Drugiej porażki w tym sezonie doznali piłkarze ŁKS Probudex Łagów. W 12. kolejce III ligi przegrali na własnym stadionie z liderem tabeli Wisłą Puławy 1:3 (1:0).
Prowadzenie dla gospodarzy zdobył w 17 min. Adam Imiela. Wyrównał w 51 min. Bartłomiej Bartosiak. Ten sam piłkarz podwyższył na 2:1 w 65 min. Natomiast wynik spotkania ustalił w 86 min. Daniel Brągiel.
– Znamy swoją siłę i prowadzenie rywali jakoś bardzo źle na nas nie wpłynęło. W przerwie mocno powiedzieliśmy sobie, że trzeba szybko zdobyć bramkę to będzie szansa nawet na trzy punkty i tak się stało – podsumował bohater Wisły Puławy, autor dwóch goli, Bartłomiej Bartosiak.

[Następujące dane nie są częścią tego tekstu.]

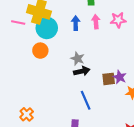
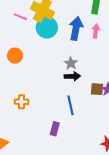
blue arrow: (76, 23) -> (76, 28), size x1.6
orange circle: (40, 51) -> (15, 56), moved
orange cross: (27, 114) -> (22, 102), moved, turned 32

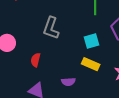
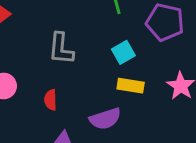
purple semicircle: (68, 82) -> (105, 119), size x1.5

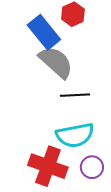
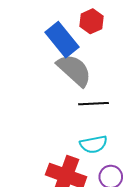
cyan semicircle: (75, 135) -> (94, 144), size x0.7

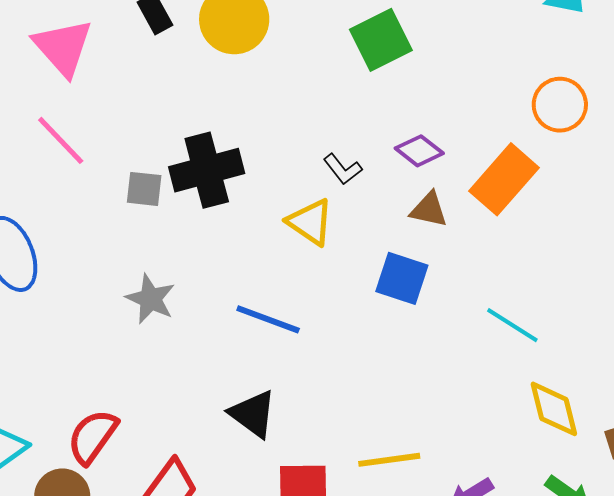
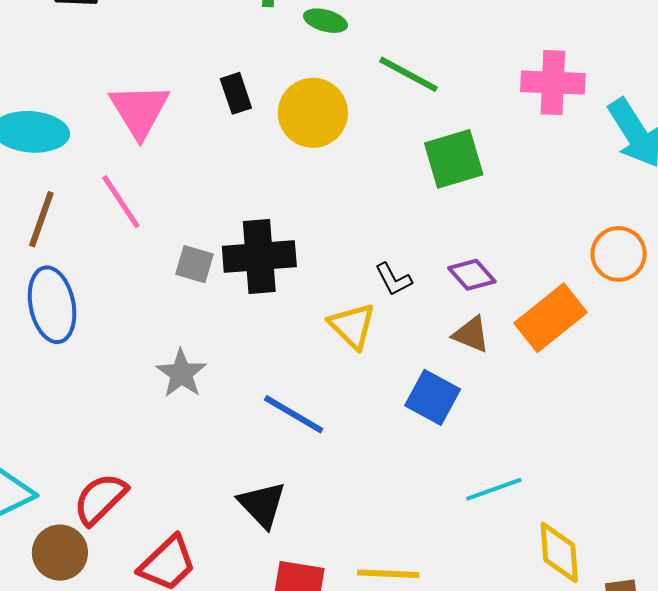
cyan line: (512, 325) -> (494, 489), moved, turned -62

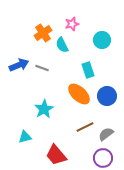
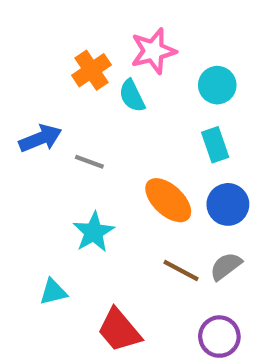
pink star: (72, 24) -> (153, 51), size x1.5
gray line: (42, 68) -> (89, 162), moved
cyan rectangle: (88, 70) -> (215, 145), moved
brown line: (85, 127) -> (181, 271), turned 54
gray semicircle: (106, 134) -> (226, 266), moved

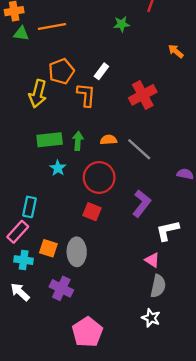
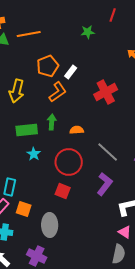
orange pentagon: (61, 71) -> (48, 66), moved
orange L-shape: (86, 95) -> (58, 92), turned 50
green arrow: (78, 141) -> (52, 122), moved
gray line: (139, 149) -> (108, 152), moved
orange square: (48, 248) -> (24, 209), moved
pink triangle: (152, 260) -> (125, 232), moved

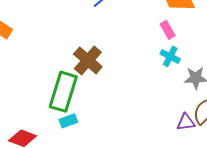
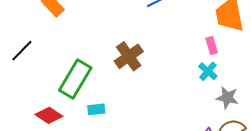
green rectangle: (63, 92) -> (75, 79), moved

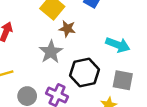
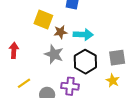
cyan arrow: (118, 45) -> (83, 35), moved

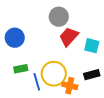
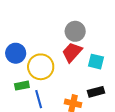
gray circle: (59, 17) -> (75, 31), moved
yellow circle: (54, 74) -> (41, 67), moved

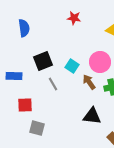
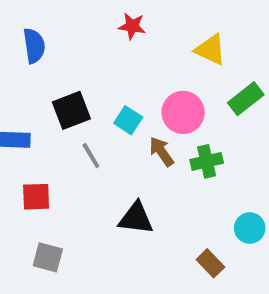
black triangle: (92, 116) -> (136, 218), moved
gray square: (37, 128) -> (48, 257), moved

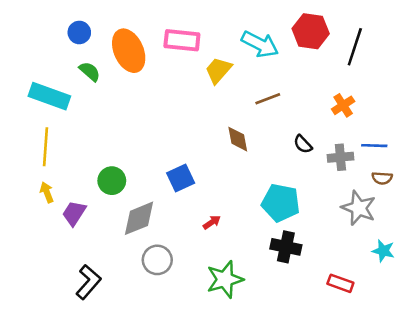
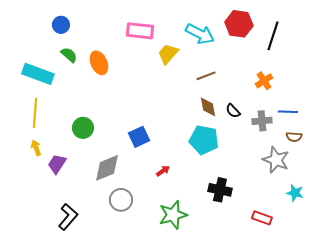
orange ellipse: (129, 51) -> (99, 63), moved, size x0.7
brown diamond: (238, 139) -> (208, 107), moved
green circle: (112, 181) -> (83, 128), moved
cyan pentagon: (281, 203) -> (204, 140), moved

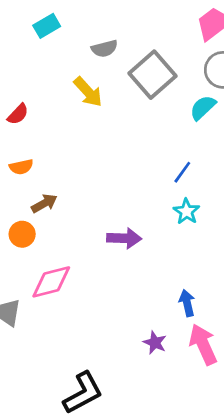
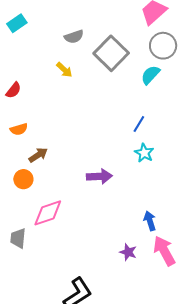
cyan rectangle: (47, 26) -> (17, 23), moved
yellow arrow: (88, 92) -> (64, 70), size x0.7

– Sędzia popełnił dziś bardzo dużo błędów, ale mylił się tylko w jedną stronę. Dobitnym przykładem jest niepodyktowanie dla nas rzutu karnego, gdy kilka minut wcześniej w identycznej sytuacji, gdzie dwaj zawodnicy walczą o piłkę wskazuje na jedenasty metr w naszym polu karnym. Ta sytuacja, moim zdaniem, była mniej jednoznaczna niż pod bramką Wisły. Nasz piłkarz również wygrał pozycję. Trzecią bramkę tracimy po kontrze zapoczątkowanej wrzutem z autu, który powinien być wykonywany przez nasz zespół. W pierwszej połowie powinniśmy prowadzić jednak wyżej. Były dwa groźne strzały Piotra Rogali, Kacper Rogoziński miał również świetną okazję. Szkoda, że wykorzystaliśmy. Być może byłoby łatwiej grać w drugich 45 minutach – powiedział mocno poirytowany trener łagowian Ireneusz Pietrzykowski.
Arbitrem głównym tego spotkania był Gerard Gawron z Mielca.
Za tydzień piłkarze ŁKS Probudex Łagów zmierzą się na wyjeździe z wyżej notowanym Sokołem Sieniawa.